Nous avons aussi échangé avec la WTA en ce qui concerne le développement des athlètes, un choix payant puisque les informations obtenues ont grandement contribué à définir certaines de nos stratégies.
C : Que pensez-vous du rassemblement des fédérations de squash, de tennis et de badminton au Qatar ?
A.G. : Notre sport y a indubitablement gagné. Depuis la fusion des différentes fédérations, le tournoi du Qatar Classic a atteint de nouveaux sommets aux niveaux de l’image et de la production. Comme annoncé récemment, les Championnats du monde 2019/20 de la PSA se dérouleront au Qatar en novembre prochain.
Je tiens à saluer le travail remarquable fourni par les organisateurs là-bas pour orchestrer un spectacle de classe mondiale. D’où notre impatience de travailler avec eux au cours des mois à venir.
C : À partir de quel classement un joueur de squash professionnel peut-il vivre de son sport ?
A.G. : À force de travailler d’arrache-pied pour assurer à un joueur de squash professionnel une carrière viable et durable, on a réalisé des avancées sur deux fronts : la hausse du prize money et l’amélioration de l’accès à la pratique du squash tant pour les athlètes masculins que féminins sur le circuit de la PSA.

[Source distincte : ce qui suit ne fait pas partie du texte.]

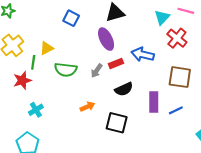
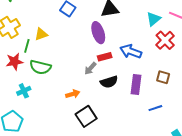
green semicircle: (66, 70) -> (40, 67), moved
gray arrow: (97, 71) -> (90, 68), moved
brown square: (180, 77) -> (163, 77), size x0.6
purple rectangle: (154, 102) -> (136, 85), moved
black square: (117, 123) -> (86, 116), moved, turned 35

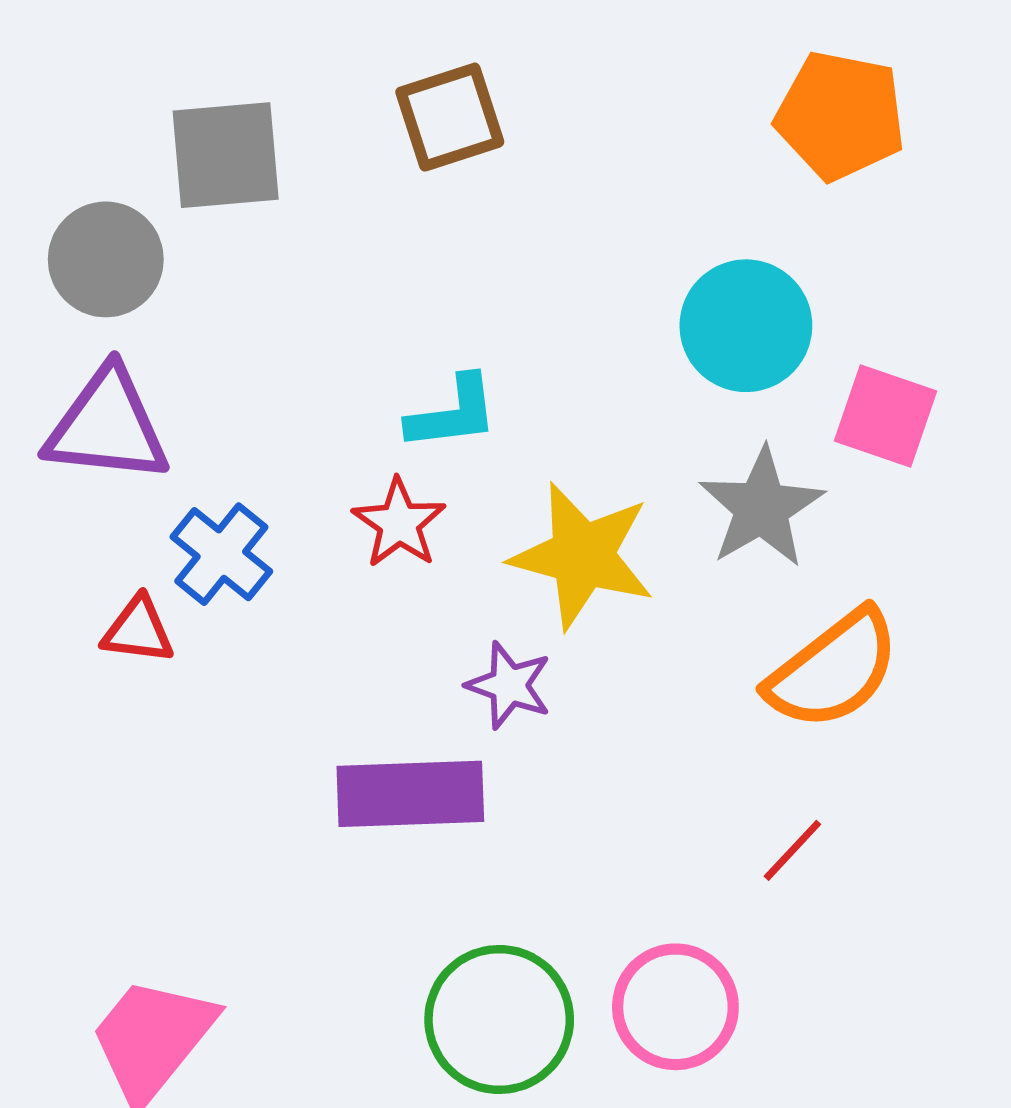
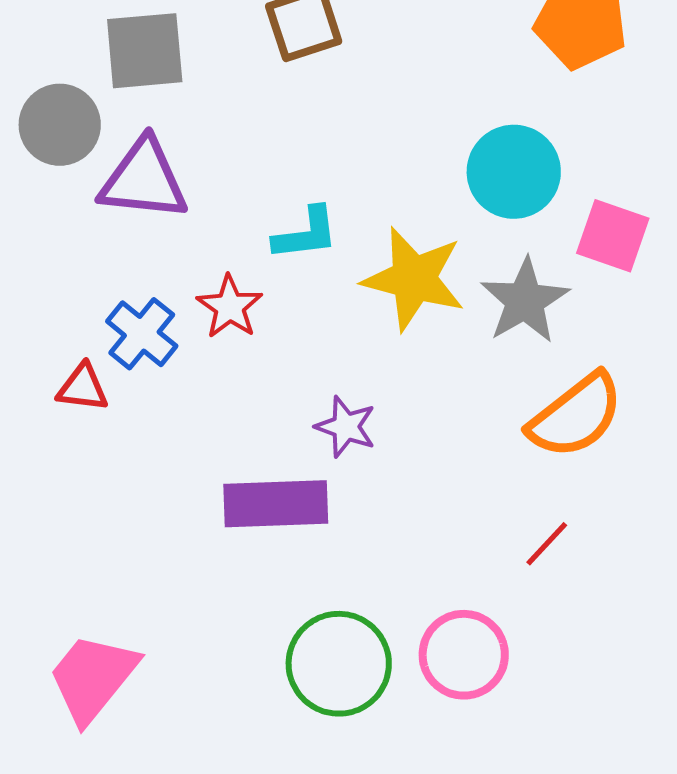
purple triangle: (107, 426) -> (144, 180), moved
red star: (399, 523) -> (230, 307), moved
yellow star: (582, 556) -> (414, 279), moved

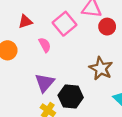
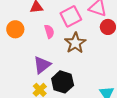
brown star: (101, 68) -> (75, 43), moved

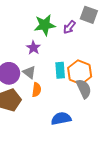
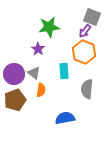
purple arrow: (69, 27) -> (85, 31), moved
orange hexagon: (80, 72) -> (84, 52), moved
gray semicircle: (84, 89) -> (87, 89), turned -150

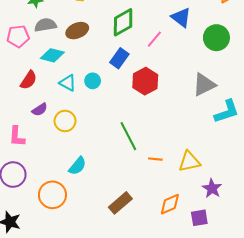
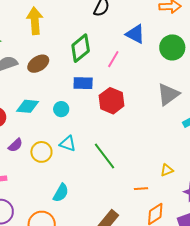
cyan diamond: (52, 55) -> (28, 106), moved
blue rectangle: (119, 58) -> (83, 83), turned 66
cyan triangle: (68, 83) -> (68, 144), moved
orange line: (155, 159) -> (141, 189), moved
yellow triangle: (189, 162) -> (167, 170), size x0.6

Notre prize money de la saison pour la campagne 2017/18 a atteint le record de 6,42 millions de dollars, tandis que le joueur qui a remporté le plus de gains a engrangé près de 300 000 dollars en prize money seulement.
On a aussi observé une nette hausse des gains pour les joueurs évoluant dans le top 100 et nos prévisions initiales pour le reste de la saison sont teintées d’optimisme.
Interview publiée dans Courts n° 3, automne 2018.